The Supreme Court of Pennsylvania ruled on Wednesday that defendants cannot be compelled to provide the passwords of their computers to law enforcement officials. The court ruled that this compulsion violates the self-incrimination clause of the Fifth Amendment.
The Commonwealth of Pennsylvania brought distribution of child pornography charges against the appellant. The Office of the Attorney General executed a search warrant at appellant’s home after his IP address was linked to child pornography videos and a file-sharing network. Appellant admitted to watching child pornography, and law enforcement officials lawfully seized his computer. However, appellant refused to provide the password to the computer.

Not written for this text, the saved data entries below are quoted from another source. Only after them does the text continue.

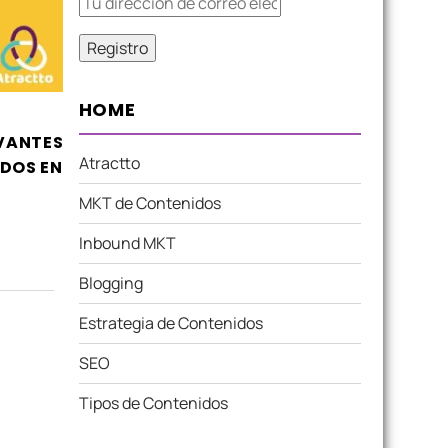
HOME
EVANTES
Atractto
DOS EN
MKT de Contenidos
Inbound MKT
Blogging
Estrategia de Contenidos
SEO
Tipos de Contenidos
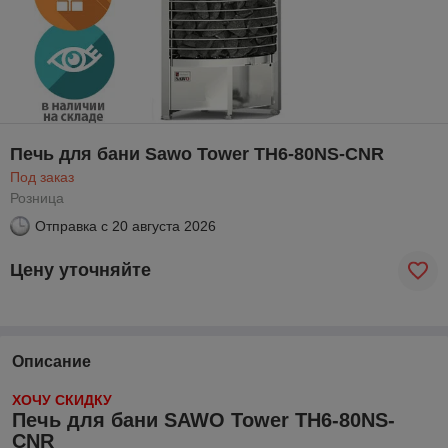
Печь для бани Sawo Tower TH6-80NS-CNR
Под заказ
Розница
Отправка с
20 августа 2026
Цену уточняйте
Описание
ХОЧУ СКИДКУ
Печь для бани SAWO Tower TH6-80NS-
CNR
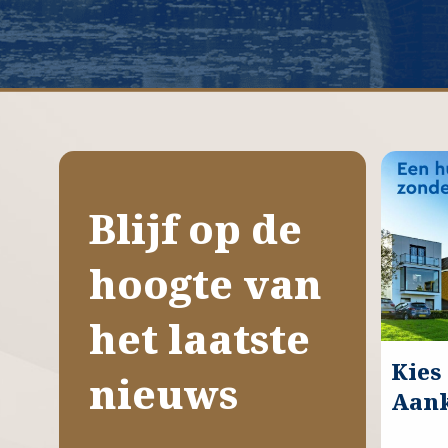
Blijf op de
hoogte van
het laatste
Kies
nieuws
Aan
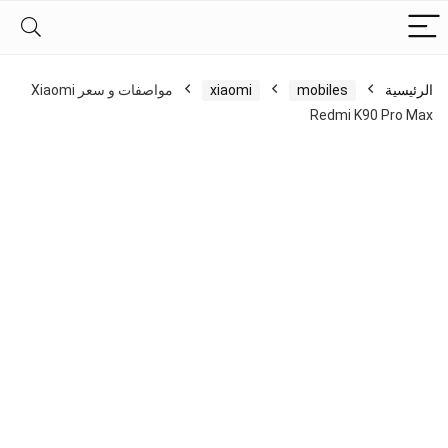
الرئيسية
mobiles
xiaomi
مواصفات و سعر Xiaomi
Redmi K90 Pro Max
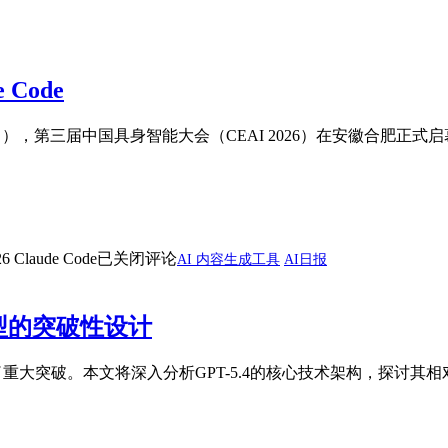
 Code
月11日），第三届中国具身智能大会（CEAI 2026）在安徽合肥
 Claude Code
已关闭评论
AI 内容生成工具
AI日报
模型的突破性设计
了重大突破。本文将深入分析GPT-5.4的核心技术架构，探讨其相对于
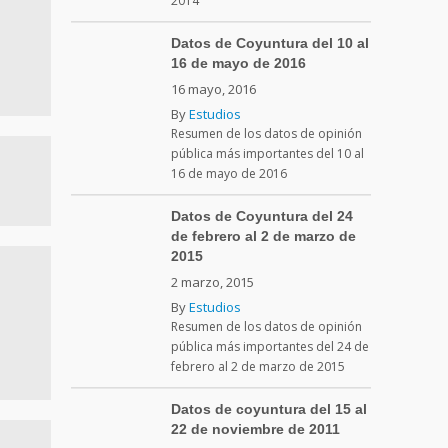
2014
Datos de Coyuntura del 10 al
16 de mayo de 2016
16 mayo, 2016
By
Estudios
Resumen de los datos de opinión
pública más importantes del 10 al
16 de mayo de 2016
Datos de Coyuntura del 24
de febrero al 2 de marzo de
2015
2 marzo, 2015
By
Estudios
Resumen de los datos de opinión
pública más importantes del 24 de
febrero al 2 de marzo de 2015
Datos de coyuntura del 15 al
22 de noviembre de 2011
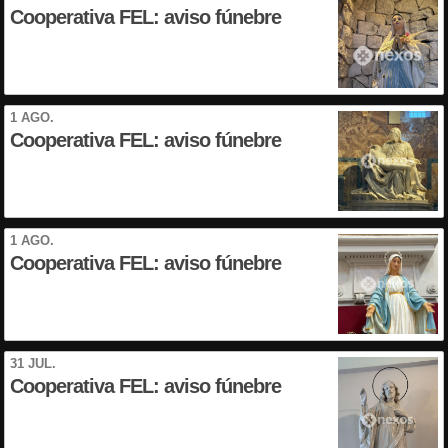
Cooperativa FEL: aviso fúnebre
1 AGO.
Cooperativa FEL: aviso fúnebre
1 AGO.
Cooperativa FEL: aviso fúnebre
31 JUL.
Cooperativa FEL: aviso fúnebre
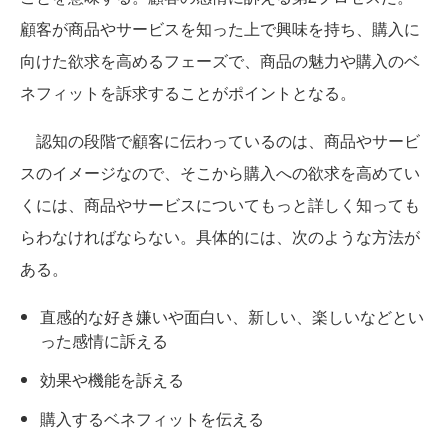
顧客が商品やサービスを知った上で興味を持ち、購入に
向けた欲求を高めるフェーズで、商品の魅力や購入のベ
ネフィットを訴求することがポイントとなる。
認知の段階で顧客に伝わっているのは、商品やサービ
スのイメージなので、そこから購入への欲求を高めてい
くには、商品やサービスについてもっと詳しく知っても
らわなければならない。具体的には、次のような方法が
ある。
直感的な好き嫌いや面白い、新しい、楽しいなどとい
った感情に訴える
効果や機能を訴える
購入するベネフィットを伝える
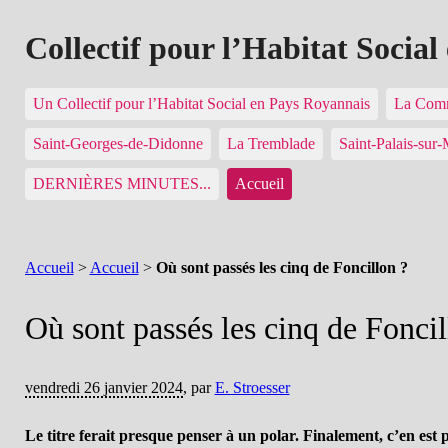
Collectif pour l’Habitat Socia
Un Collectif pour l’Habitat Social en Pays Royannais
La Comm
Saint-Georges-de-Didonne
La Tremblade
Saint-Palais-sur
DERNIÈRES MINUTES...
Accueil
Accueil
>
Accueil
>
Où sont passés les cinq de Foncillon ?
Où sont passés les cinq de Foncil
vendredi 26 janvier 2024
,
par
E. Stroesser
Le titre ferait presque penser à un polar. Finalement, c’en est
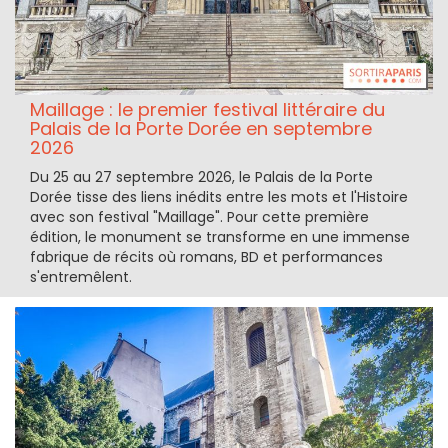
Maillage : le premier festival littéraire du
Palais de la Porte Dorée en septembre
2026
Du 25 au 27 septembre 2026, le Palais de la Porte
Dorée tisse des liens inédits entre les mots et l'Histoire
avec son festival "Maillage". Pour cette première
édition, le monument se transforme en une immense
fabrique de récits où romans, BD et performances
s'entremêlent.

The Fifth Amendment protects communication by defendants that is “testimonial.” The trial court reasoned that giving up a computer password is an act of production and therefore, not testimonial. The trial court also reasoned that an exception applies; the exception states the government must establish its knowledge of (1) the existence of the evidence demanded, (2) the possession and control of the evidence by the defendant and (3) the authenticity of the evidence. Since the appellant admitted to watching child pornography videos and that he is the sole owner of the computer, the trial court held that the exception applied. The Superior Court affirmed.
The Supreme Court of Pennsylvania reversed the decision. The court held that revealing a password is “testimonial in nature” because it calls for a defendant to reveal the “contents of their own mind.” The court further stated that revealing one’s password could lead to self-incrimination, which is privileged under the Fifth Amendment.